Chrysler’s revival is due in mid-to-late 2024 with a series of electric and possibly “electrified” (hybrid-electric) vehicles. That makes the marque’s recent Facebook post all the more puzzling:
The range of explanations includes a special-edition Chrysler 300C, powered by the 392 engine—an engine whose displacement intentionally replicates that of the biggest and most powerful of the first-generation Hemi V8s. The company still makes 392-powered Chrysler 300s, but only for export. Making a last run for North America would be expensive because of crash, emissions, and economy tests, but it would not be a real engineering problem—especially since there is already a 392-powered Dodge Charger.

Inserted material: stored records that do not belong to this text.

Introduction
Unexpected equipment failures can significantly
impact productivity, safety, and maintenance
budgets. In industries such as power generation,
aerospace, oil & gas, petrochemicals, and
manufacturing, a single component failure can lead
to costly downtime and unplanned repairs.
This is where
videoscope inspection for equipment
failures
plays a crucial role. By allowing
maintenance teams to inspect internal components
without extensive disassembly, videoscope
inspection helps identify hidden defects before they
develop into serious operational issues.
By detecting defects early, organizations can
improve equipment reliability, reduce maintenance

This seems most likely since it would be a 2023 model; a Chrysler 300 special edition was already confirmed by the company, but at the time it seemed more likely to be an appearance-and-Mopar-add-ons package. The first 300 “letter car” was the 1955 C300; the 1956 300B had a 354 Hemi (5.7 liters) with up to 355 bhp. The classic 1957 Chrysler 300C boasted a 392 Hemi V8 with 375 and 390 bhp forms. (Brake horsepower, bhp, is roughly 30-50 lower than today’s net horsepower, so the hotter 392 likely produced the equivalent of 350 hp by today’s standards. It was enough to be the highest-power engine of any standard-production car in America.)
The other likely explanations could be reveals of other battery-electric cars. Indeed, it’s possible that the company will show off prototypes or concepts of its 2024-calendar-year cars in 2023, just as it showed the Airflow concept already in 2022.

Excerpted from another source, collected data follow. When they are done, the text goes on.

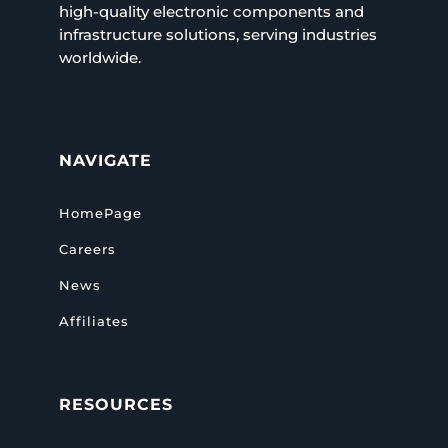
high-quality electronic components and
infrastructure solutions, serving industries
worldwide.
NAVIGATE
HomePage
Careers
News
Affiliates
RESOURCES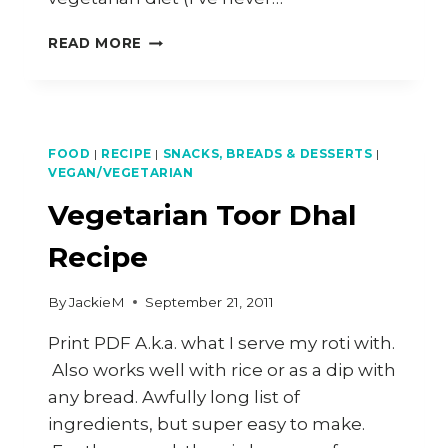
OTAK-
READ MORE
OTAK
–
GRILLED
SPICY
FISH
FOOD
|
RECIPE
|
SNACKS, BREADS & DESSERTS
|
CAKE
VEGAN/VEGETARIAN
IN
Vegetarian Toor Dhal
BANANA
LEAF
Recipe
By
JackieM
September 21, 2011
Print PDF A.k.a. what I serve my roti with.
Also works well with rice or as a dip with
any bread. Awfully long list of
ingredients, but super easy to make.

Update: Chrysler has announced a reveal of a “special edition Chrysler vehicle” on September 13, at 6 pm at the Spirit of Detroit plaza (press pass required). The presentation will be made by Chris Feuell, Chrysler’s chief executive. This makes a revival of the 300C most likely; and the most faithful rendition of a 1957 300C, if not the 21st-century comeback, would have a 392 Hemi.